● **Work instructions**
Print each entry precisely; exclude the pictures.

§ §

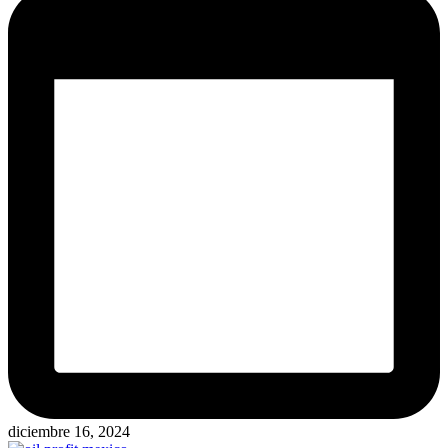
diciembre 16, 2024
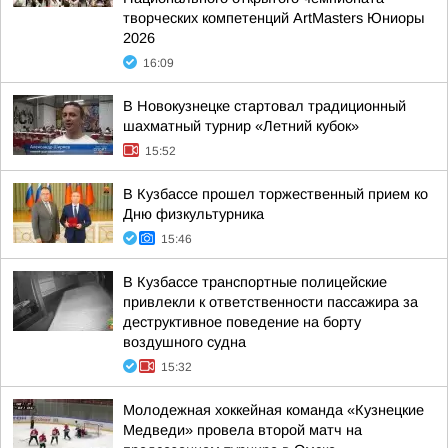
творческих компетенций ArtMasters Юниоры
2026
16:09
В Новокузнецке стартовал традиционный
шахматный турнир «Летний кубок»
15:52
В Кузбассе прошел торжественный прием ко
Дню физкультурника
15:46
В Кузбассе транспортные полицейские
привлекли к ответственности пассажира за
деструктивное поведение на борту
воздушного судна
15:32
Молодежная хоккейная команда «Кузнецкие
Медведи» провела второй матч на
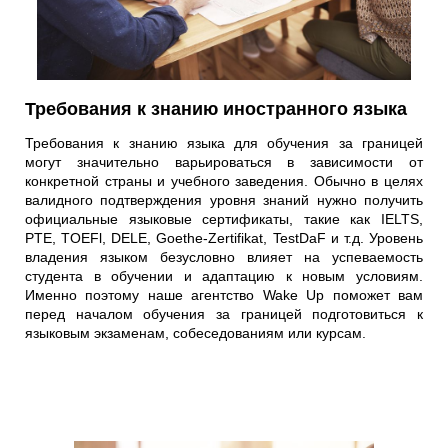
Требования к знанию иностранного языка
Требования к знанию языка для обучения за границей
могут значительно варьироваться в зависимости от
конкретной страны и учебного заведения. Обычно в целях
валидного подтверждения уровня знаний нужно получить
официальные языковые сертификаты, такие как IELTS,
PTE, TOEFl, DELE, Goethe-Zertifikat, TestDaF и т.д. Уровень
владения языком безусловно влияет на успеваемость
студента в обучении и адаптацию к новым условиям.
Именно поэтому наше агентство Wake Up поможет вам
перед началом обучения за границей подготовиться к
языковым экзаменам, собеседованиям или курсам.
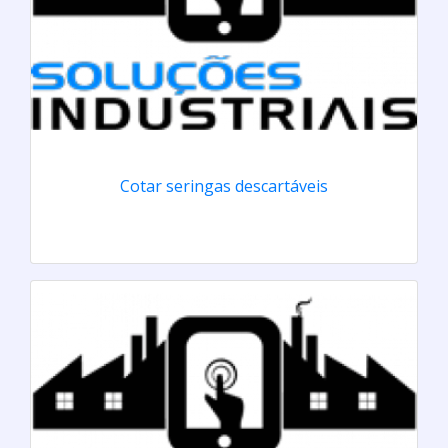
Cotar seringas descartáveis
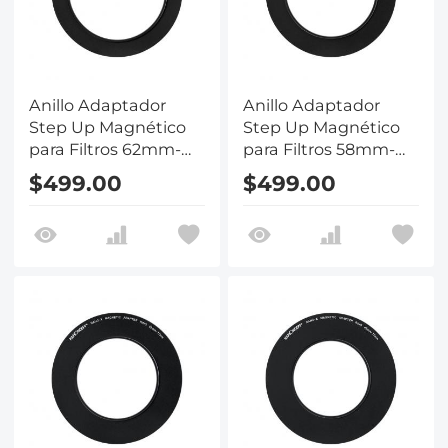
Anillo Adaptador
Anillo Adaptador
Step Up Magnético
Step Up Magnético
para Filtros 62mm-
para Filtros 58mm-
77mm
77mm
$499.00
$499.00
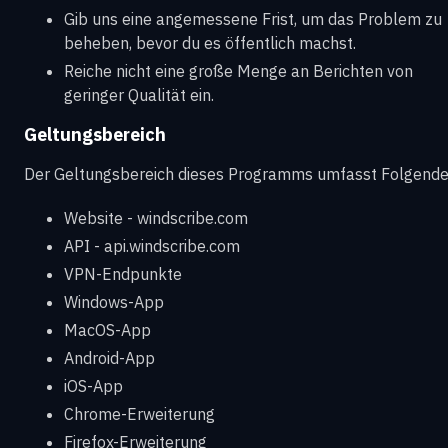
Gib uns eine angemessene Frist, um das Problem zu
beheben, bevor du es öffentlich machst.
Reiche nicht eine große Menge an Berichten von
geringer Qualität ein.
Geltungsbereich
Der Geltungsbereich dieses Programms umfasst Folgende
Website - windscribe.com
API - api.windscribe.com
VPN-Endpunkte
Windows-App
MacOS-App
Android-App
iOS-App
Chrome-Erweiterung
Firefox-Erweiterung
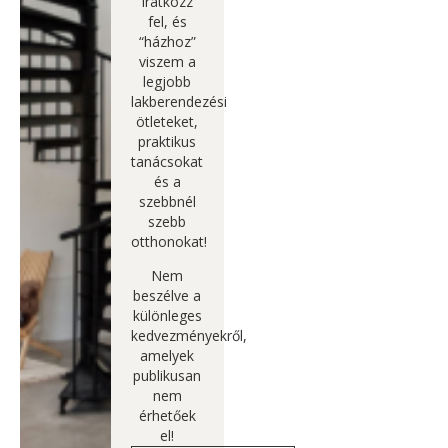
Iratkozz
fel, és
“házhoz”
viszem a
legjobb
lakberendezési
ötleteket,
praktikus
tanácsokat
és a
szebbnél
szebb
otthonokat!
Nem
beszélve a
különleges
kedvezményekről,
amelyek
publikusan
nem
érhetőek
el!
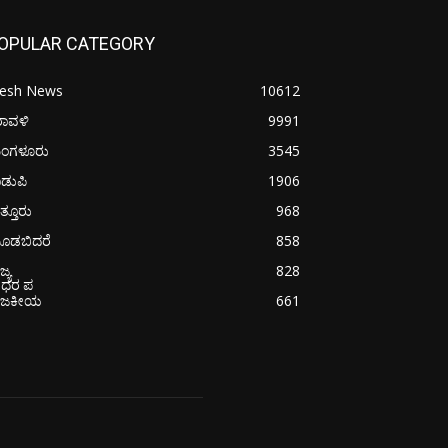
OPULAR CATEGORY
resh News
10612
ರಾವಳಿ
9991
ಂಗಳೂರು
3545
ಡುಪಿ
1906
ತ್ತೂರು
968
ೂಡಬಿದರೆ
858
ಜ್ಯ
828
ೋಧರ ಪ
ಾಜಕೀಯ
661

§ §

● **Solution to the problem**
diciembre 16, 2024
творческих компетенций ArtMasters Юниоры
2026
16:09
В Новокузнецке стартовал традиционный
шахматный турнир «Летний кубок»
15:52
В Кузбассе прошел торжественный прием ко
Дню физкультурника
15:46
В Кузбассе транспортные полицейские
привлекли к ответственности пассажира за
деструктивное поведение на борту
воздушного судна
15:32
Молодежная хоккейная команда «Кузнецкие
Медведи» провела второй матч на
Требования к знанию иностранного языка
Требования к знанию языка для обучения за границей
могут значительно варьироваться в зависимости от
конкретной страны и учебного заведения. Обычно в целях
валидного подтверждения уровня знаний нужно получить
официальные языковые сертификаты, такие как IELTS,
PTE, TOEFl, DELE, Goethe-Zertifikat, TestDaF и т.д. Уровень
владения языком безусловно влияет на успеваемость
студента в обучении и адаптацию к новым условиям.
Именно поэтому наше агентство Wake Up поможет вам
перед началом обучения за границей подготовиться к
языковым экзаменам, собеседованиям или курсам.
Cotar seringas descartáveis
Anillo Adaptador
Anillo Adaptador
Step Up Magnético
Step Up Magnético
para Filtros 62mm-
para Filtros 58mm-
77mm
77mm
$499.00
$499.00
Gib uns eine angemessene Frist, um das Problem zu
beheben, bevor du es öffentlich machst.
Reiche nicht eine große Menge an Berichten von
geringer Qualität ein.
Geltungsbereich
Der Geltungsbereich dieses Programms umfasst Folgende
Website - windscribe.com
API - api.windscribe.com
VPN-Endpunkte
Windows-App
MacOS-App
Android-App
iOS-App
Chrome-Erweiterung
Firefox-Erweiterung
Iratkozz
fel, és
“házhoz”
viszem a
legjobb
lakberendezési
ötleteket,
praktikus
tanácsokat
és a
szebbnél
szebb
otthonokat!
Nem
beszélve a
különleges
kedvezményekről,
amelyek
publikusan
nem
érhetőek
el!
OPULAR CATEGORY
resh News
10612
ರಾವಳಿ
9991
ಂಗಳೂರು
3545
ಡುಪಿ
1906
ತ್ತೂರು
968
ೂಡಬಿದರೆ
858
ಜ್ಯ
828
ೋಧರ ಪ
ಾಜಕೀಯ
661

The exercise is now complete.